Our findings and conclusions are in line with reports from several other groups.

Strömer et al., 2020a, Strömer et al., 2020b also describe the predominant occurrence of low avidity IgG towards SARS-CoV-antigens while using the prototype and final version of our assay system (Bauer et al., 2021a). Liu et al. (2020) reported that IgG towards S1 and RBD of SARS-CoV-2 showed avidity indices <0.3 within the first 45 days after onset of disease, except for 1 serum with an avidity index of approximately 0.8 before day 10.

Benner et al. (2020) stated that (i) antibody avidity increased over the duration of infection and remained elevated; (ii) antibody avidity correlated with infection duration and higher neutralizing titers. However, the dissociation constant (DC)50 values for urea during avidity determination, as shown for convalescent sera in their study, had a median between 4–5 M for IgG towards the spike protein and 6 M for NP. These values indicate that at 7 M urea, the discriminative concentration used in our studies, an avidity index of <0.5 would have been determined for most sera. Therefore, despite the measurable avidity maturation, these sera remained at low or borderline avidity.

Klein et al. (2020) show (their Figure 2B) that their 126 convalescent sera were below an avidity index of 0.4 at 7 M urea, except for 3 sera. Luo et al. (2020) report on an increase over time in the avidity of IgG towards SARS-CoV-2 RBD. This kinetics is useful for the differentiation between acute and past SARS-CoV-2 infections. However, their assay was performed with 3 M urea, so the high avidity indices measured are converted to the low avidity range, where 7 M urea is used instead of 3 M. Therefore, their finding also supports the view that avidity maturation is frequently at a low level, which is best explained by incomplete avidity maturation, according to our findings.

Incomplete avidity maturation: an essential strategy of coronaviruses?
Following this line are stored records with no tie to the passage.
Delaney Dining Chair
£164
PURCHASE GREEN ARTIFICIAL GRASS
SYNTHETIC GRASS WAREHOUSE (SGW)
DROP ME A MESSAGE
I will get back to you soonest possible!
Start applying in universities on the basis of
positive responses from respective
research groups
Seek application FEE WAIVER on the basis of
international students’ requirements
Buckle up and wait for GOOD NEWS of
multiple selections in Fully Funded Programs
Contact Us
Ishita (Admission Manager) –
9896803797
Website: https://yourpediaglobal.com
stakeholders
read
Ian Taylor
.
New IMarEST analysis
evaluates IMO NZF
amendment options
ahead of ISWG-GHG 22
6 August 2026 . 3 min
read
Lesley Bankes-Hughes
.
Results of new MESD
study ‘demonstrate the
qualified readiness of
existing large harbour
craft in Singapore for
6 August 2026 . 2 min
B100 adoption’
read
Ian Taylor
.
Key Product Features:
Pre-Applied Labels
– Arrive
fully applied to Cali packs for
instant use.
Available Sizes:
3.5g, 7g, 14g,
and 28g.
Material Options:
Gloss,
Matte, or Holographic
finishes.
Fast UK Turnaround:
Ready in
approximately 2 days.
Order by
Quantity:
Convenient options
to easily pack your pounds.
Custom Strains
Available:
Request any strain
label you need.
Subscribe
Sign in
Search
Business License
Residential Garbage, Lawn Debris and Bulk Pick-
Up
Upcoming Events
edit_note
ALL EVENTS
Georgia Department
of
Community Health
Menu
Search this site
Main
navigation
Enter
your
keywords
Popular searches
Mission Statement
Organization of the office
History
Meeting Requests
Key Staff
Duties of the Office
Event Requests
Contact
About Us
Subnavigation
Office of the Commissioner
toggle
Incomplete avidity maturation was found for the serological response towards SARS-CoV-2 and the immune responses towards 4 seasonal coronaviruses (Bauer et al., 2021a, Bauer et al., 2021b). It is also known that the immune responses towards seasonal coronaviruses are characterized by a relatively rapid decline after an initial burst (Callow et al., 1990, Edridge et al., 2020). It seems that these 2 characteristics of the immune response towards seasonal coronaviruses, i.e. declining antibody concentrations and frequent low avidity, are connected with the high probability of repeated waves of reinfections with these viruses (Edridge et al., 2020, Galanti and Shaman, 2021).

Revisiting the data published for SARS CoV-1, where complete avidity maturation had been claimed (Chan et al., 2005), revealed that the analysis had been performed with 4 M urea. This low concentration of urea does not lead to sharp discrimination between low and high avidity, unlike 7 M urea which has been established as a standard concentration in most other studies. Therefore, the humoral response towards SARS CoV-1 also seems to be restricted to IgG of lower avidity.

These data allow to speculate that coronaviruses interfere with avidity maturation to ensure incomplete protection towards reinfection, allowing replication through repeated waves of infection in the host population.

Suggested goals for vaccination programs towards SARS-CoV-2

Incomplete avidity maturation after SARS-CoV-2 infection, combined with waning IgG titers, may prevent herd immunity and potentially enable repeated cycles of reinfection. Reinfections with SARS-CoV-2, despite specific humoral immune responses after primary infection, have been reported (Overbaugh, 2020, To et al., 2020, Tillett et al., 2020, Gupta et al., 2020).

The concept of a coronavirus strategy that renders immune responses non-protective, combined with the biophysical data on the high affinity between SARS-CoV-2 RBD and its cellular receptor, allow us to propose that vaccination should induce certain qualities of IgG in order to establish protective immunity. Vaccination programs should achieve:

  • i)

    sufficiently high and long-lasting IgG concentrations that specifically target viral structures that are relevant for binding to cellular receptors, such as RBD;

  • ii)

    completed avidity maturation of neutralizing IgG towards SARS-CoV-2; and

  • iii)

    the potential of these antibodies to prevent the binding of the virus to the cells.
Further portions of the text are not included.